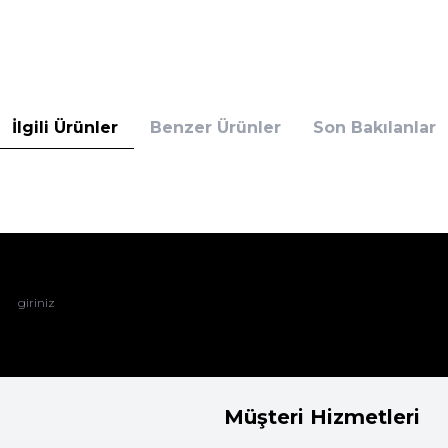
İlgili Ürünler
Benzer Ürünler
Son Bakılanlar
Müşteri Hizmetleri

## [WHAT IS NEEDED]
Make an exact copy of the lines running from the one with "Benzer Ürünler" to the last line of the listing, including both ends.

## [RESULT OF THIS EXERCISE]
Benzer Ürünler
Son Bakılanlar
Müşteri Hizmetleri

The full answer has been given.